Vínhamos no colo do controle radar de terra que nos guiava por dentro das nuvens em vôo por instrumentos, em esquadrilha. Comandava o Capitão Lafayette, com o Keller de número dois, eu de três e o Mocelin de número quatro. 
A primeira proa ditada pelo controle de terra era um rumo paralelo aos Apeninos, ainda no lado do inimigo. Deveríamos primeiro atingir certa altitude, para depois, sempre comandados pelo radar, infletir para Sul-Sudoeste, em direção a Pisa. 
O vôo era penoso, pois havia alguma turbulência. Cansava manter a esquadrilha unida para não desgarrar do líder. Em dado momento, começaram A espocar, dentro das nuvens, salvas de 88 de algumas das baterias antiaéreas alemãs, já então reguladas pelo radar. 
Numa das ações evasivas executadas pela esquadrilha, sobrou meu ala, o Mocellin. Perdeu-nos de vista dentro do espesso caldo cinza da nuvem e prosseguiu, por conta própria, guiado pelo radar de terra. Numa outra guinada mais brusca, sobrei eu. 
De certa forma aliviado do esforço de me ter de manter colado no guia, fiz um apanhado do instrumental de vôo e, comandando minhas próprias atitudes, pedi instruções ao controle radar, que m'as forneceu em termos de nível 'de vôo e proa. Pela direção que me indicou, deduzi que já iniciara a travessia do maciço dos Apeninos. Voava tranqüilamente a uns quinze mil pés dentro do cinza denso do colchão de nuvens. O perfil das pontas das asas não era nítido. Tudo em ordem e funcionando bem.
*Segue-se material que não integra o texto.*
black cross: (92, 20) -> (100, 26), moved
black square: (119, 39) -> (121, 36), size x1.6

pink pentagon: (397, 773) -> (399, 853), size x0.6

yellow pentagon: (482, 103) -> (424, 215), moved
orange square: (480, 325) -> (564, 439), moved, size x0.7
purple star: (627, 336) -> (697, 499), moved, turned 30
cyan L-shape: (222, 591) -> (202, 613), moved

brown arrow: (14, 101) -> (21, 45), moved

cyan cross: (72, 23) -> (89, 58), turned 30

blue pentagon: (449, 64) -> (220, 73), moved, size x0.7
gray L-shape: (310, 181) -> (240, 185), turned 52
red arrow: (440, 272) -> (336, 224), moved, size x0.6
Só a gasolina é que já não era muita. A missão havia sido longa e os percursos, por instrumentos, mais demorados. 
Um pouco preocupado com a gasolina, resolvi comunicar-me com COOLER -código da estação de Radar de terra - para averiguar sobre a distância a que eu estaria da Base. 
Tentei inutilmente -silêncio total. Tive uma estranha sensação de desamparo.
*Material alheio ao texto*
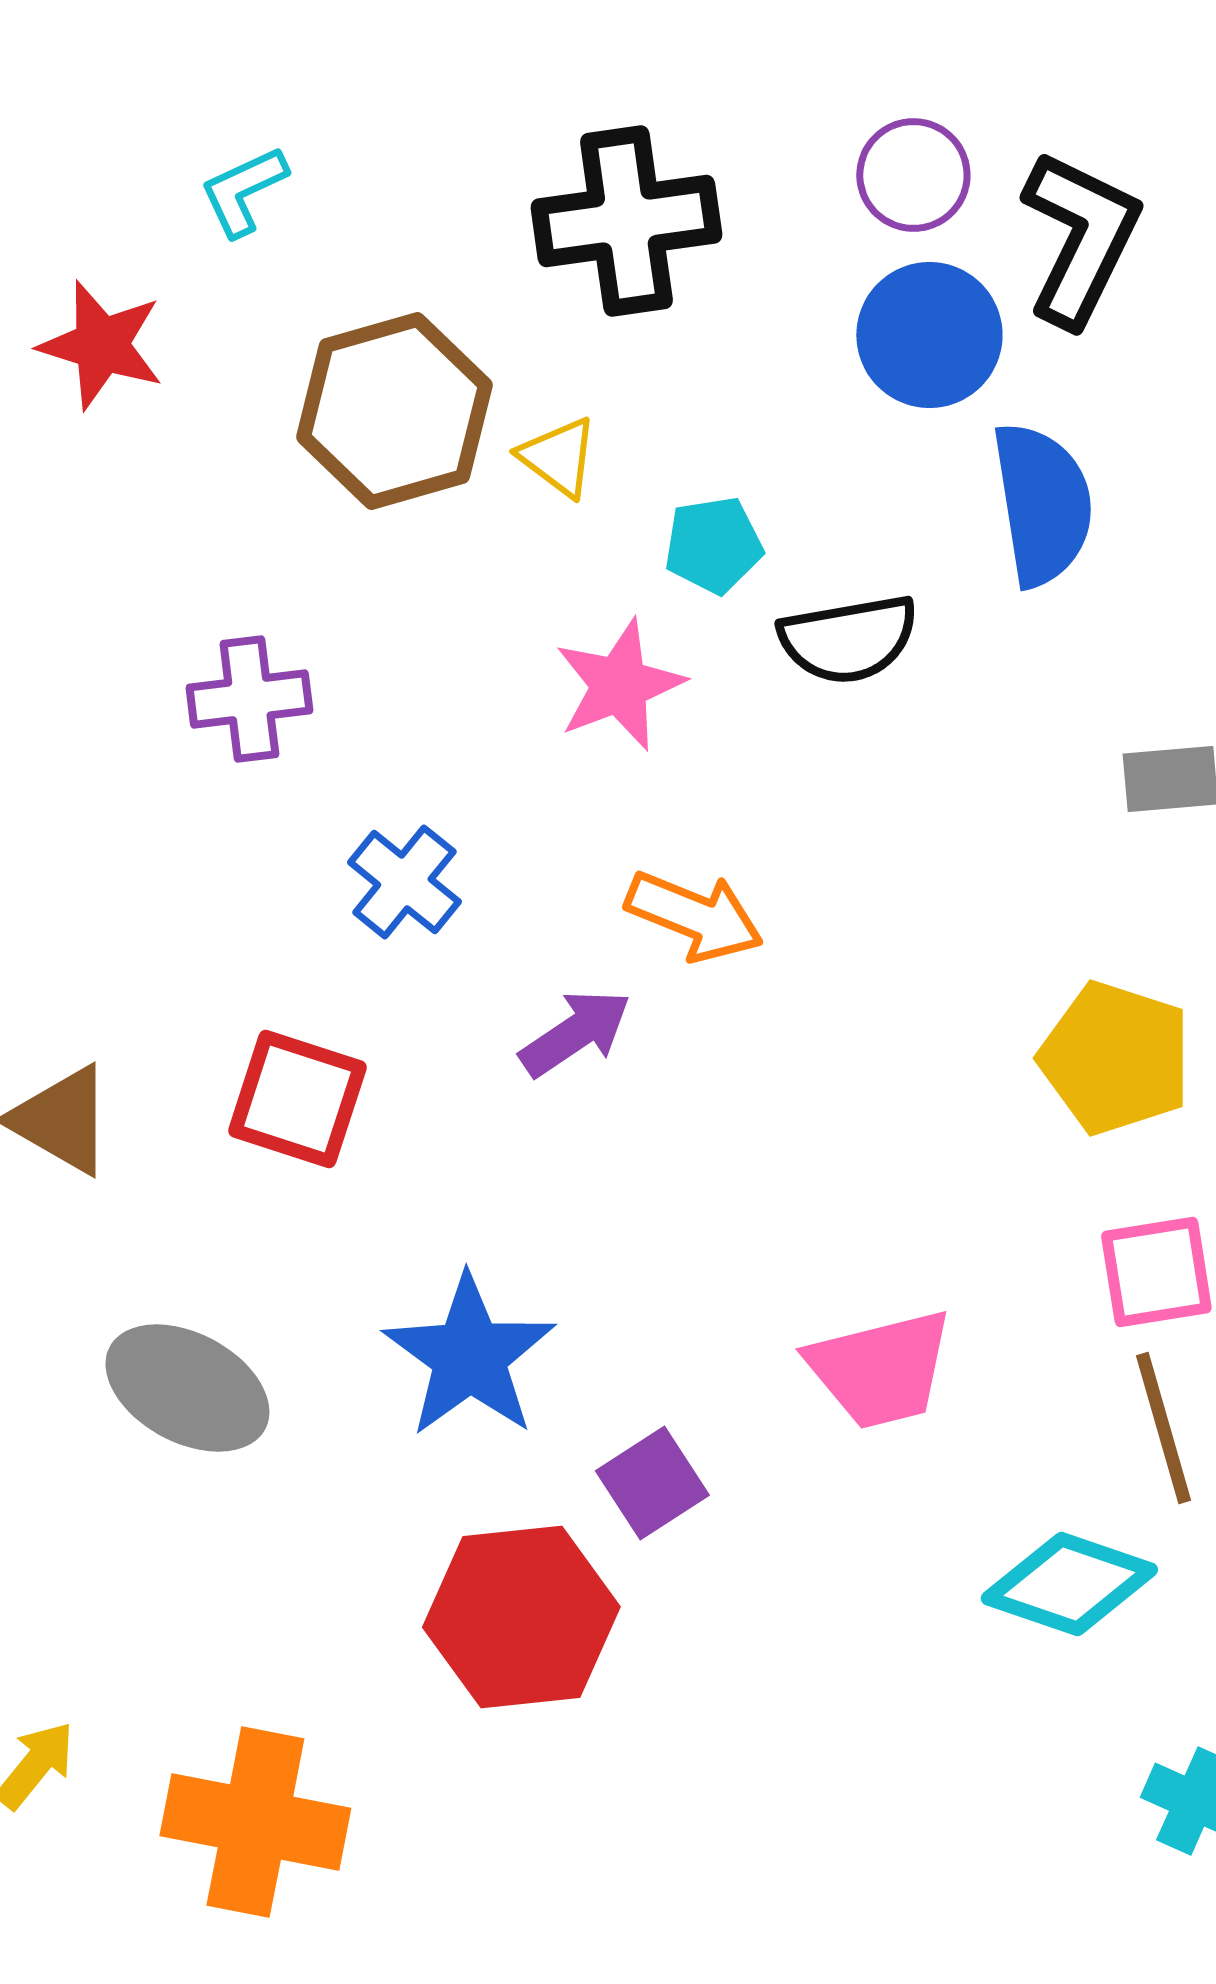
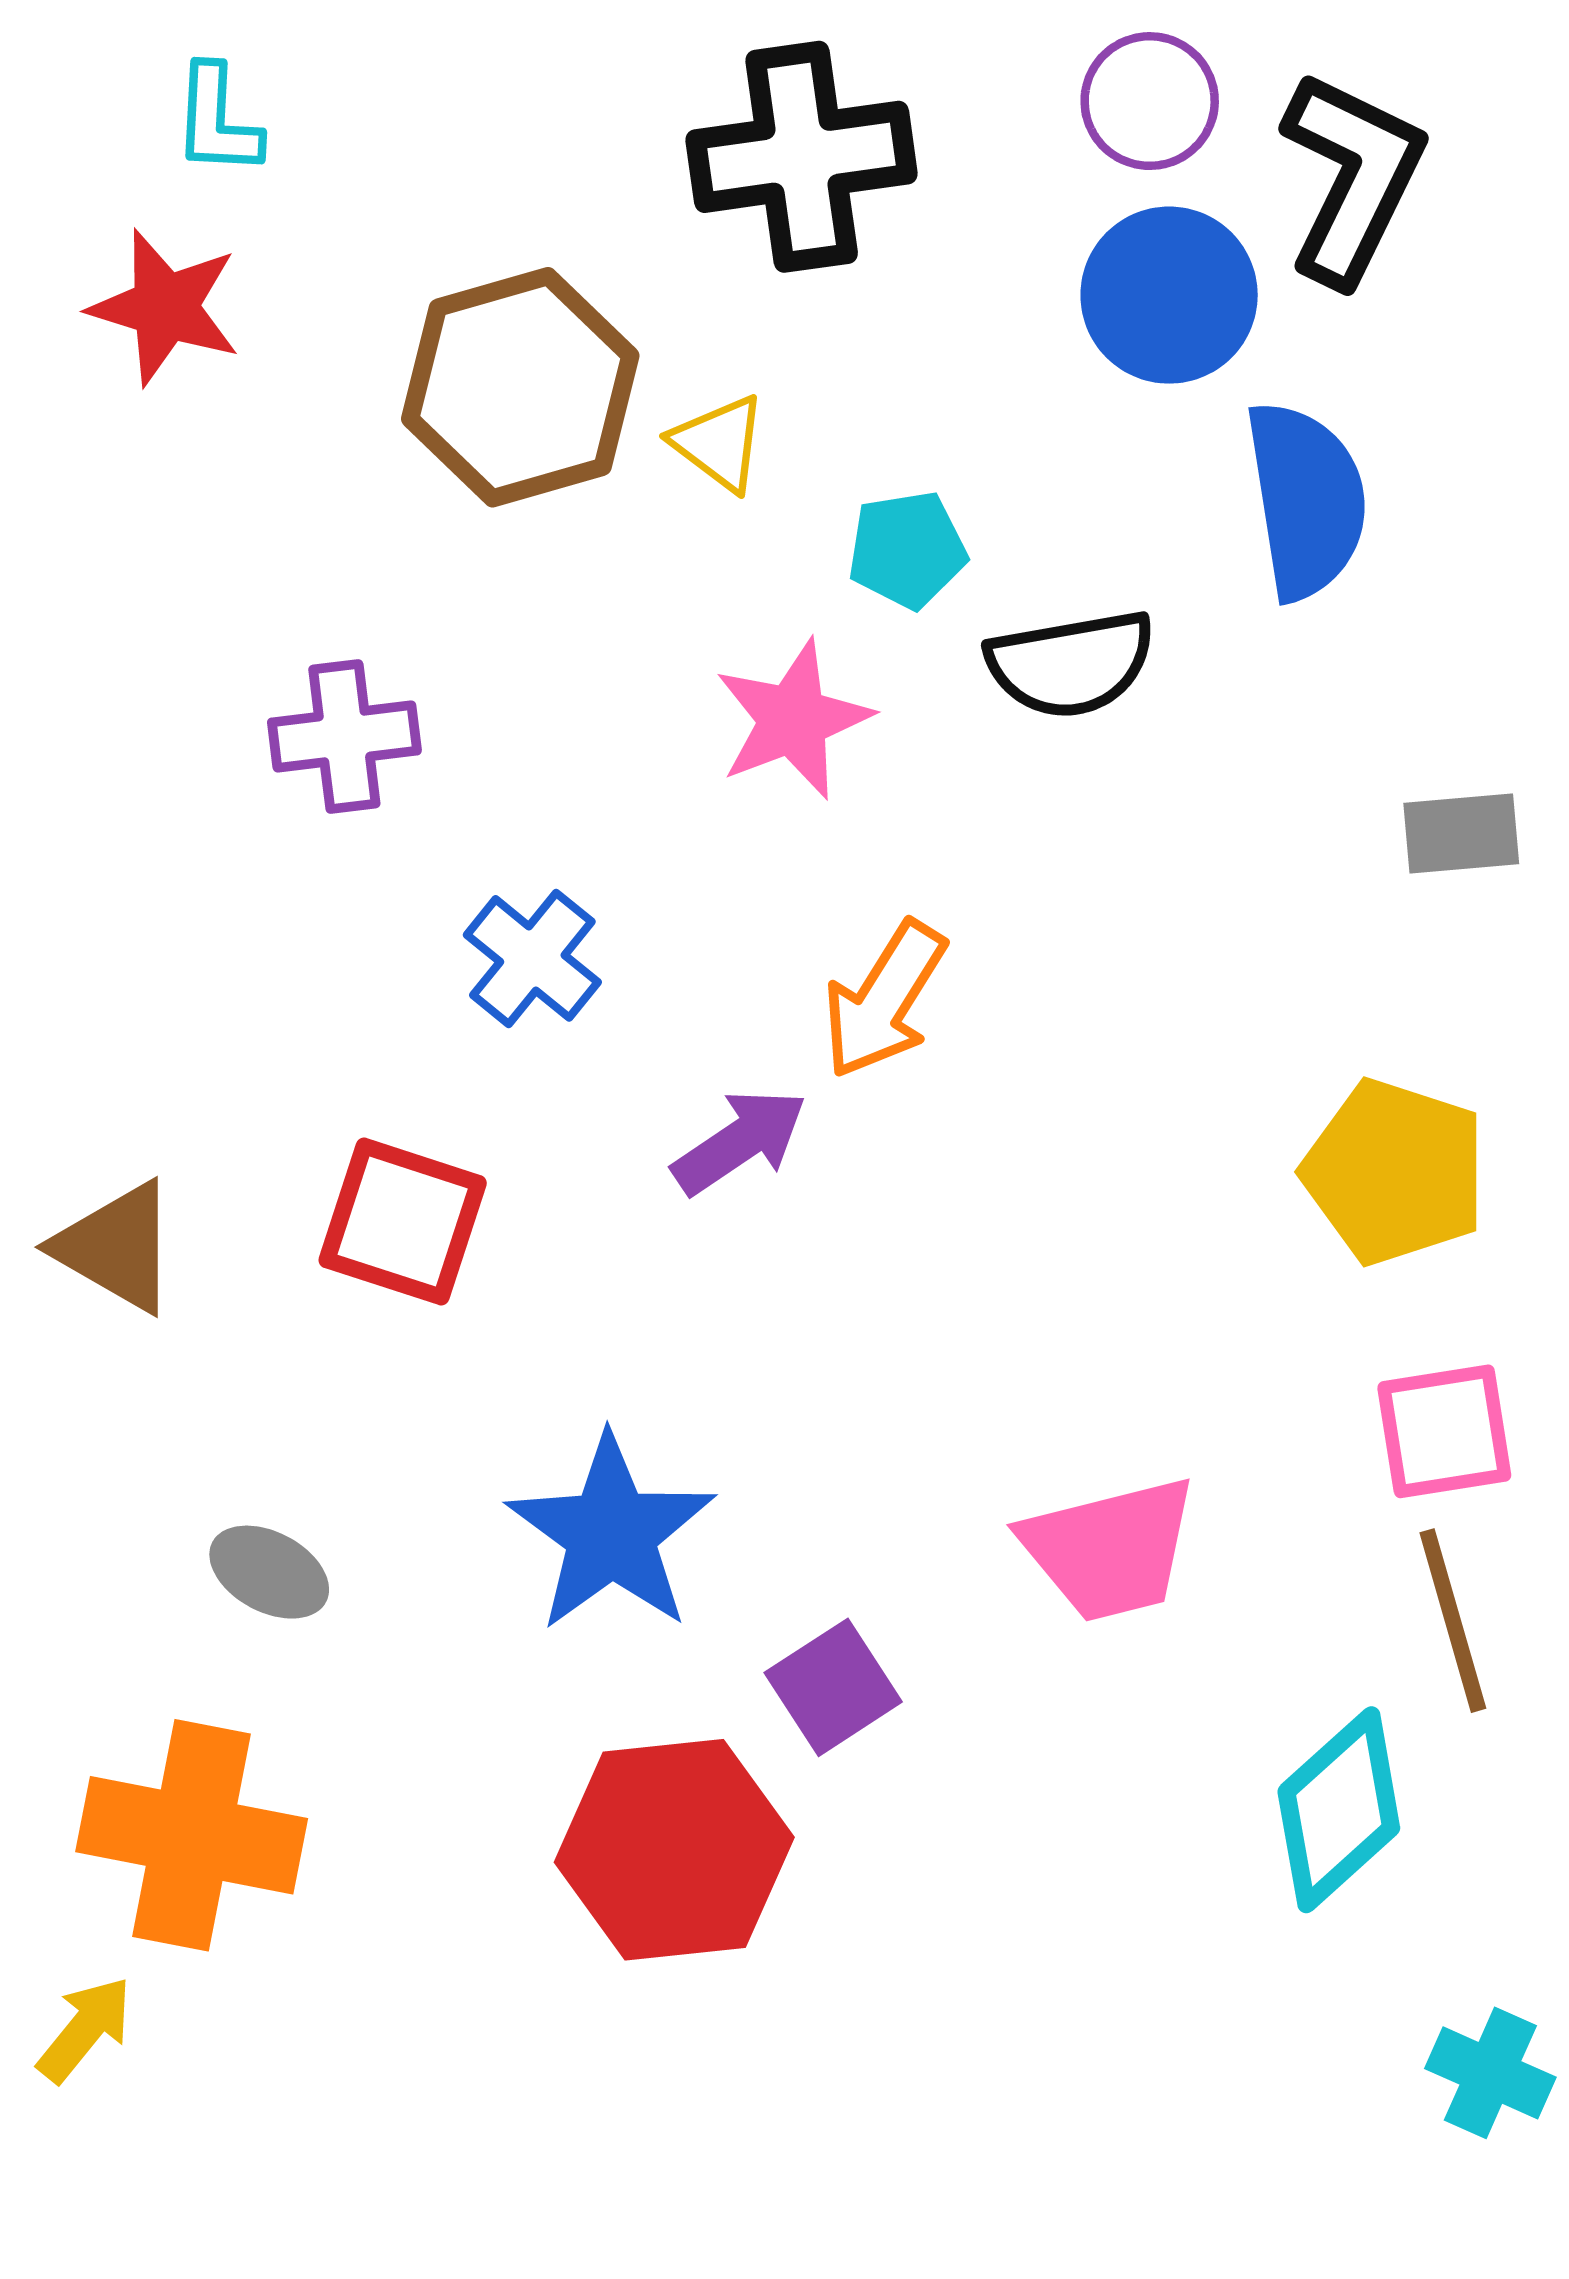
cyan L-shape: (243, 191) -> (217, 120), moved, turned -62
orange arrow: (694, 916) -> (884, 1000), turned 100
gray ellipse: (187, 1388) -> (269, 1572), size x0.6
cyan diamond: (1069, 1584) -> (1339, 1810), turned -61
orange cross: (255, 1822) -> (192, 1835), moved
 Observei para mim mesmo que vinha sendo, de fato, silencioso e sereno aquele meu vôo, desde o único diálogo que mantivera com COOLER, depois de estar por conta própria Não ouvia nem COOLER nem a comunicação de outras esquadrilhas; o que seria de esperar naquelas condições de tempo. Passei para outros canais do transceptor VHF. Nada! Conclusão simples e incômoda: pifara o meu único meio de comunicação com a terra.
 Como, já nesta altura, a gasolina era pouca, precisava tomar decisões urgentes. Mentalmente procurei reconstituir os rumos que nos haviam sido determinados pelo controle de terra, para deduzir minha posição aproximada. Cálculos de orelhada, nada confiáveis. Pela última proa e pela altitude, sabia apenas que devia estar atravessando os Apeninos, em direção ao Sul. Calculava a gasolina para mais ou menos meia hora de vôo.
 Resolvi: mais dez minutos no rumo Sul para aumentar as chances de já ter transposto a serra, depois rumo oeste, para a direita, em direção ao litoral de Livorno, descendo, e, logo que furasse o colchão, já sobre o mar, meia volta volver e procurar chegar a Pisa que fica próxima ao litoral. 
O plano tinha como pontos principais: primeiro descer sobre a água, sem perigo de colisão com os morros, pois não sabia qual seria o teto, e, segundo, caso acabasse a gasolina antes de alcançar o litoral, seria mais fácil pousar de papo na água e me safar no bote salvar vidas inflável que levávamos no assento do pára-quedas. Assim fiz. 
Os dez minutos no rumo sul pareciam não passar, enquanto me atormentavam as dúvidas da transposição dos Apeninos e da marcação do combustível. Afinal, guinei para a direita, tomando a proa oeste, rumo ao mar. Será que já passei da serra? Será que vou furar o colchão sobre o mar? Será ... fui interrompido nestas aflitivas conjecturas por um valor mais contundente que se alevantava - começou a piscar aquela luz vermelha do painel, conhecida como o olho da bruxa, que indica ao piloto dever esgotar-se o combustível num prazo aproximado de quinze minutos! Estaria neste momento ainda a uns três mil metros, descendo para oeste. Não havia mais escolha, pois precisava passar para debaixo do colchão, para poder tomar outras decisões. 
Poderia, evidentemente, também manter-me em vôo nivelado, esperar a gasolina acabar, ou até mesmo abandonar o avião de pára-quedas naquele momento e torcer para cair do lado dos aliados. 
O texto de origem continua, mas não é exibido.